Yemen’s Government Losing Favor With Arab Supporters

Yemeni minister Salah Al-Siady called for Yemenis to protest the house arrest of the president in Saudi Arabia on March 11, according to the New Arab. According to Al-Siady’s social media, Saudi Arabia has attempted to detain the Yemeni president in the same manner the country arrested Lebanese President Saad Hariri in late 2017. In November 2017, according to Al Jazeera, several ministers claimed that President Abdrabbuh Mansur Hadi and other members of his family and government had been prevented from returning to Yemen. Moreover, as Reuters reports, Saudi diplomats have been secretly negotiating with the Houthi movement to end the civil war between the rebel group that currently controls the north of Yemen and the coalition of Arab states that support the President’s government. Apparently, the Saudis have been negotiating with the Houthis directly in Oman since January, according to Al Jazeera.

Hadi has not been involved in these secret peace talks. According to reports, Saudi diplomats have excluded their Yemeni counterparts by directly talking with the Houthis when Hadi’s government does not have any similar backchannels. In fact, the Saudis have failed at least three times to negotiate an agreement with the Houthis, according to the Washington Post.

As a result, it appears Saudi Arabia is undercutting its Yemeni allies in order to prioritize its own geopolitical interests. In February, the Middle East Eye reported that UN envoy Ismail Ould Cheikh Ahmed decried the Houthis for rejecting a peace deal with the Hadi government. It is now known that the failure coincided with the secret talks between the Houthis and Saudi Arabia, reducing any incentive by the Houthis to make a deal with the actual government of Yemen.

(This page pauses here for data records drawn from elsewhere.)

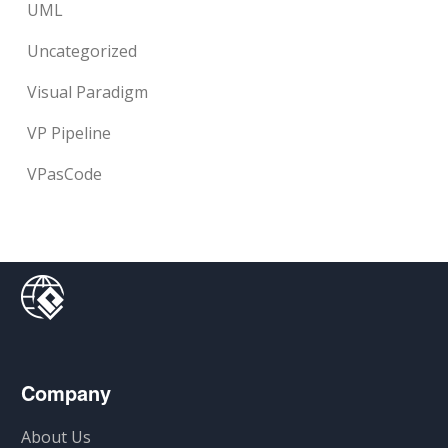
UML
Uncategorized
Visual Paradigm
VP Pipeline
VPasCode
Company
About Us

Moreover, other analysts noted that Saudi Arabia has stood idly by as the United Arab Emirates asserts its own control over Yemen. In January, Saudi Arabia gave a muted response as forces of the U.A.E.-backed Southern Transitional Council (STC), a southern Yemeni separatist movement, captured the provisional capital of Aden from Hadi’s Saudi-backed forces, even as Hadi’s ministers were besieged in the presidential palace, according to France 24. The Middle East Eye reports that Many Yemenis, including Hadi, have accused the U.A.E. of attempting to occupy and “colonize” southern Yemen by creating a U.A.E. puppet state allowing it to control the profitable ports of the region.

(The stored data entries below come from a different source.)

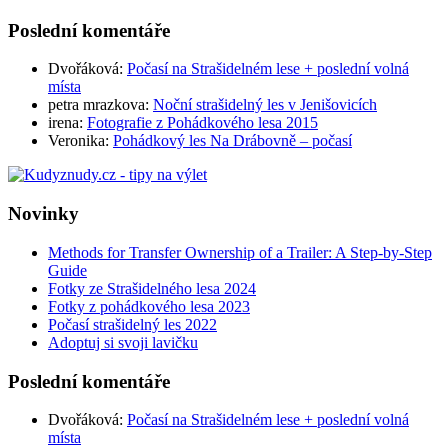
Poslední komentáře
Dvořáková
:
Počasí na Strašidelném lese + poslední volná
místa
petra mrazkova
:
Noční strašidelný les v Jenišovicích
irena
:
Fotografie z Pohádkového lesa 2015
Veronika
:
Pohádkový les Na Drábovně – počasí
Novinky
Methods for Transfer Ownership of a Trailer: A Step-by-Step
Guide
Fotky ze Strašidelného lesa 2024
Fotky z pohádkového lesa 2023
Počasí strašidelný les 2022
Adoptuj si svoji lavičku
Poslední komentáře
Dvořáková
:
Počasí na Strašidelném lese + poslední volná
místa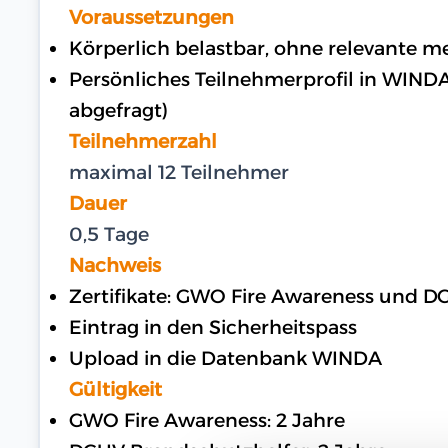
Voraussetzungen
Körperlich belastbar, ohne relevante 
Persönliches Teilnehmerprofil in WIND
abgefragt)
Teilnehmerzahl
maximal 12 Teilnehmer
Dauer
0,5 Tage
Nachweis
Zertifikate: GWO Fire Awareness und 
Eintrag in den Sicherheitspass
Upload in die Datenbank WINDA
Gültigkeit
GWO Fire Awareness: 2 Jahre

In this context, Hadi’s house arrest further marginalizes the Yemeni government and reduces its ability to control its territory and seek an international settlement. As regional partners consider their own way to end the conflict, Hadi’s government risks being abandoned by Saudi Arabia and the U.A.E. as they seek to impose their own solution on the war in Yemen. Such a solution may not include the Yemeni people as a party to any peace deal or as rulers of their own country.